Driving in steel pipes, for example protective or line pipes, with the aid of a rammer whose impact point or head engages, directly or by means of a rammer attachment, in the rear end of a steel pipe, generally requires a starting hole or a shaft in which the rammer and steel pipe are prepared for pushing forward into the ground. The hole must have a minimum length given by the sum of the length of the pipe to be rammed in and the length of the rammer (cf. German Offenlegungsschrift 33 26 246).
To reduce the dimensions of the starting hole the lengths of the pipe to be rammed in can for example be shortened: for example instead of 6 m the length can be only 4 m. This however would result in correspondingly more frequent and time-consuming re-fitting of the rammer and connection of the shorter sections of pipe to the finished length. It is therefore sought to make the sections of a steel pipe to be rammed in as long as possible, and a correspondingly longer starting hole is accepted.

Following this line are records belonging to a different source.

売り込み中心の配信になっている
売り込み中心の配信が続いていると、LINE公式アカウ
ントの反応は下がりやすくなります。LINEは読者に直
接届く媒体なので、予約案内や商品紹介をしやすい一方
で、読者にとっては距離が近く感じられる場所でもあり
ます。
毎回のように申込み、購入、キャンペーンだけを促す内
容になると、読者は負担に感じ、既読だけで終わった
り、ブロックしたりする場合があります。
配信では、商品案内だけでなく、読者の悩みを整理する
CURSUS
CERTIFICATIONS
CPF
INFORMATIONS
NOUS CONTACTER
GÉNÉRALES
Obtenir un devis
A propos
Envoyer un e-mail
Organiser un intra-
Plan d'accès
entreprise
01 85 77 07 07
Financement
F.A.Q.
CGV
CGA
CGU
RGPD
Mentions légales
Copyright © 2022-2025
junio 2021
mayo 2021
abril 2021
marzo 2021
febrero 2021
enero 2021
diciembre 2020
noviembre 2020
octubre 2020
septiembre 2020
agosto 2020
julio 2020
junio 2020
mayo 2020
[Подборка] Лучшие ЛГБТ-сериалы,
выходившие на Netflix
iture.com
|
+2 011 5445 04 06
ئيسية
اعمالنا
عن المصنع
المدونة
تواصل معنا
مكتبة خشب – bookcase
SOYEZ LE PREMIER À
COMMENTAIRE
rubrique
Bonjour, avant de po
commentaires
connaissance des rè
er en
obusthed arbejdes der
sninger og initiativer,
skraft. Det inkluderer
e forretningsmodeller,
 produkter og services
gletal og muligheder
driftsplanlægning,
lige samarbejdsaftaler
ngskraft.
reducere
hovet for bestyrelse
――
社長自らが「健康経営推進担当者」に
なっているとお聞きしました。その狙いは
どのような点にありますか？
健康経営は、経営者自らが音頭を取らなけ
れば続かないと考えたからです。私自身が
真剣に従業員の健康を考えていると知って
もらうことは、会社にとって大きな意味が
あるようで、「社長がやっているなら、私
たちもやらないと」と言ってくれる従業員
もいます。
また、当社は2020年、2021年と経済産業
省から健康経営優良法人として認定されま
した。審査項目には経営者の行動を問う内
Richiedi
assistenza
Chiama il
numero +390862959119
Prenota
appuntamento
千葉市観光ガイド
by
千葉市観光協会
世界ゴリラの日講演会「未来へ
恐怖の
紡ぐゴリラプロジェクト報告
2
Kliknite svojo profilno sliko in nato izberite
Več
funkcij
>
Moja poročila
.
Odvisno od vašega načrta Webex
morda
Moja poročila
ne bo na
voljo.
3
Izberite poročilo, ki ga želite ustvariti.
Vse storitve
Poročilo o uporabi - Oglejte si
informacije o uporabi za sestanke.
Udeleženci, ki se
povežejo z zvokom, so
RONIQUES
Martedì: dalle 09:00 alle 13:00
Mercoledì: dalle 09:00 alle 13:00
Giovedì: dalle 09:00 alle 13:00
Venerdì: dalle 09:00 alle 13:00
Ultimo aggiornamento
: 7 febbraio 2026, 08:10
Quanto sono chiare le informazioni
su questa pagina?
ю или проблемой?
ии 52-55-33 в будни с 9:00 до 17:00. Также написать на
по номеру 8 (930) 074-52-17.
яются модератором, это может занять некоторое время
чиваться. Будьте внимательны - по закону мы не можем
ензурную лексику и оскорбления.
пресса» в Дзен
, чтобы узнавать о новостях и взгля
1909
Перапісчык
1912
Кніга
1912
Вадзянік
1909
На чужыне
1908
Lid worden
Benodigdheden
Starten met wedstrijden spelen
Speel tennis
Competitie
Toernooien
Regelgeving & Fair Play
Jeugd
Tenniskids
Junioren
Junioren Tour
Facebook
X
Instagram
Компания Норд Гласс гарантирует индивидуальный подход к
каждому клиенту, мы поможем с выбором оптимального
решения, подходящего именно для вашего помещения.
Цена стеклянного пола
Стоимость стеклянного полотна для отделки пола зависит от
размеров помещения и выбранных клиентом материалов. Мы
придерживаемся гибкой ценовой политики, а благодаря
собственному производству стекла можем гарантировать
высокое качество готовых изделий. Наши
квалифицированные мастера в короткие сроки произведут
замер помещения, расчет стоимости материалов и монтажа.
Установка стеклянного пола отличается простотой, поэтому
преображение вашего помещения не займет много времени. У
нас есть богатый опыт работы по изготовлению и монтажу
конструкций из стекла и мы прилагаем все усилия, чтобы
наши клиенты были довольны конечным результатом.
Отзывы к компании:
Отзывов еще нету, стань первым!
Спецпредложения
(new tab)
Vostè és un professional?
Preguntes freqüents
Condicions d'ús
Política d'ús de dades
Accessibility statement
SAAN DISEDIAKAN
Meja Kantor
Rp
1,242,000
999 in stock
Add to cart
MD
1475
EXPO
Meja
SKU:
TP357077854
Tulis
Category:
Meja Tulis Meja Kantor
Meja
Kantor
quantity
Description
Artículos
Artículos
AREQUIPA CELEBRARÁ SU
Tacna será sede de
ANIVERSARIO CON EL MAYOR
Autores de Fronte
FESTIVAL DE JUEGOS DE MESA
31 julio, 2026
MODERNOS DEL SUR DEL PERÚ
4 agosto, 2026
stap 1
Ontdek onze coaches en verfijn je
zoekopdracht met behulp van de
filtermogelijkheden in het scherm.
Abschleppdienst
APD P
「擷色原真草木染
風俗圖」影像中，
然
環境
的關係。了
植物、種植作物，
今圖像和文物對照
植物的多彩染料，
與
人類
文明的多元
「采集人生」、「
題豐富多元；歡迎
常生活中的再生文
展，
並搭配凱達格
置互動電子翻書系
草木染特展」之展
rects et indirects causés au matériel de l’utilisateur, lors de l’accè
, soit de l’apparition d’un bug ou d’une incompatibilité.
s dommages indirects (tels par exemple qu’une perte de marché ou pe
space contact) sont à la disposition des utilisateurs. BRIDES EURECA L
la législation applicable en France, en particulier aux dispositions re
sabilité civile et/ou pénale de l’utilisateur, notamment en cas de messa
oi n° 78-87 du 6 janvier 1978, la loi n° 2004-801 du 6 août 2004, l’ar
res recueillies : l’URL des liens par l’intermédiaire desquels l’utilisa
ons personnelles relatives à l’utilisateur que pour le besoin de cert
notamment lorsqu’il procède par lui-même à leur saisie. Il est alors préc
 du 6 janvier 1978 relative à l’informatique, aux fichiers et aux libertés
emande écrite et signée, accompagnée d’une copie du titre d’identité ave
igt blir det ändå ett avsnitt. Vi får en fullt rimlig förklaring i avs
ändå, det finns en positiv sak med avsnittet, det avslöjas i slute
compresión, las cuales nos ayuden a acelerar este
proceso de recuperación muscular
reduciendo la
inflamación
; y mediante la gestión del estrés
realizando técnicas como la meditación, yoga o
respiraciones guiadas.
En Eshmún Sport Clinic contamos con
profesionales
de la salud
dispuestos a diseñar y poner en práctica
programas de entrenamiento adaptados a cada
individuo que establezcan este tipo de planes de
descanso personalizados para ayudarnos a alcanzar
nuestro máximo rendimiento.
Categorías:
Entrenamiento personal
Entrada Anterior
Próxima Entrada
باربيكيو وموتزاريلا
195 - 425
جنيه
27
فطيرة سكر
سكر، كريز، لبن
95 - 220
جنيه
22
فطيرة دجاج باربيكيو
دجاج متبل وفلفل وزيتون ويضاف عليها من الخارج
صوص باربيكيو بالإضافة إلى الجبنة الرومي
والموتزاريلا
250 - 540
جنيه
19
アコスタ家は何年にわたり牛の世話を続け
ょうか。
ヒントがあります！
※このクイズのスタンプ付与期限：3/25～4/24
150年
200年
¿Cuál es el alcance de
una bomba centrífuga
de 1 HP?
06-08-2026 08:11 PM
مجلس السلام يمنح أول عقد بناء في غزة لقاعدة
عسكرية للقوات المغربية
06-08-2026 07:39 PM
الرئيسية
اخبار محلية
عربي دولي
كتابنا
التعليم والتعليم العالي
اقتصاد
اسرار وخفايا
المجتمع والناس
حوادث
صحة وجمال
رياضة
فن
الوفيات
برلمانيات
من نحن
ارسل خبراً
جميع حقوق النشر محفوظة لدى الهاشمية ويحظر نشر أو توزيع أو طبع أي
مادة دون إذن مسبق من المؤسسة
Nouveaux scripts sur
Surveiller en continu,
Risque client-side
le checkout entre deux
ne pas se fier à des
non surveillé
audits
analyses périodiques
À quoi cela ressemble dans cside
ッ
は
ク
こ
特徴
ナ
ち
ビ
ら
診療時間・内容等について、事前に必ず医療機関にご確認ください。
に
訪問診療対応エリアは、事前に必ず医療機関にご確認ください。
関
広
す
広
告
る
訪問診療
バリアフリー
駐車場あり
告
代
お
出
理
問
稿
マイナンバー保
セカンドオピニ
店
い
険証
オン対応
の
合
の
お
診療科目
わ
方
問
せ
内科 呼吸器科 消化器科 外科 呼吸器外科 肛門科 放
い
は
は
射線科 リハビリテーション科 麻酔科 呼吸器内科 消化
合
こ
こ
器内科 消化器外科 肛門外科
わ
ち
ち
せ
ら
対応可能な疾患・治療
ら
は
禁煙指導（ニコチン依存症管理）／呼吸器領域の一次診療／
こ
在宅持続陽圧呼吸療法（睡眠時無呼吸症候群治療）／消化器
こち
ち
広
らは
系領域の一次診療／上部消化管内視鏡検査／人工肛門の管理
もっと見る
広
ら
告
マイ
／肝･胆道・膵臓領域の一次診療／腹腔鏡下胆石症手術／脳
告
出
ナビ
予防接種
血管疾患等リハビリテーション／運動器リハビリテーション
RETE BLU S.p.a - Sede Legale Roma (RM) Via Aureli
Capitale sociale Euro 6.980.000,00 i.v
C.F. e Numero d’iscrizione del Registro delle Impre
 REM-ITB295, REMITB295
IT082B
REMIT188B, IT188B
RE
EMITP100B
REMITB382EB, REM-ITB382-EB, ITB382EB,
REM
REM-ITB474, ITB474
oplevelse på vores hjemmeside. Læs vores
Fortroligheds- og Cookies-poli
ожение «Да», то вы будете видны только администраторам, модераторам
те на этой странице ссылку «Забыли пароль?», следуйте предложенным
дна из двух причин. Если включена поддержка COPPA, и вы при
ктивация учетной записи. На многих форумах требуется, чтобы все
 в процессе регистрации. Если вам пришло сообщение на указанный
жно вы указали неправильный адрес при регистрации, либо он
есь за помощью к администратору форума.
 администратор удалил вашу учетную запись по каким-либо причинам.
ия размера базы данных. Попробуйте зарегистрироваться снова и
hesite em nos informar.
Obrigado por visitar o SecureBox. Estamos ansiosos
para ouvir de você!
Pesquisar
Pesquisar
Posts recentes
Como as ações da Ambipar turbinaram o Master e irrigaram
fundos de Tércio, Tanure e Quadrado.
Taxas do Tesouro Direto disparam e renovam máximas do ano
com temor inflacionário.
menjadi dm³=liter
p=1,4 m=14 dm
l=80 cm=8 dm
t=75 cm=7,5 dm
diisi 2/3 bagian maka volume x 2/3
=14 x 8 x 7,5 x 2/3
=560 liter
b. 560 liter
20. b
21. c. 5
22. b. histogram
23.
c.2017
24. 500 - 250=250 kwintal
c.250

The length of the rammer is determined by the thrust needed to push forward the steel pipe, which is applied by the mass of the percussion piston, which may weigh several tons, that is reciprocated in the housing by means of compressed air supplied through a compressed air line. In known rammers externally threaded cylindrical attachments on the impact head and the cover closing the housing at the end opposite the head are screwed into the housing, which has corresponding internal threads. The length over which they are screwed in is thus lost from the stroke of the percussion piston, which means that with a given diameter the length of the housing must be increased for it to be able to receive the length of the percussion piston determined by the mass for the required thrust.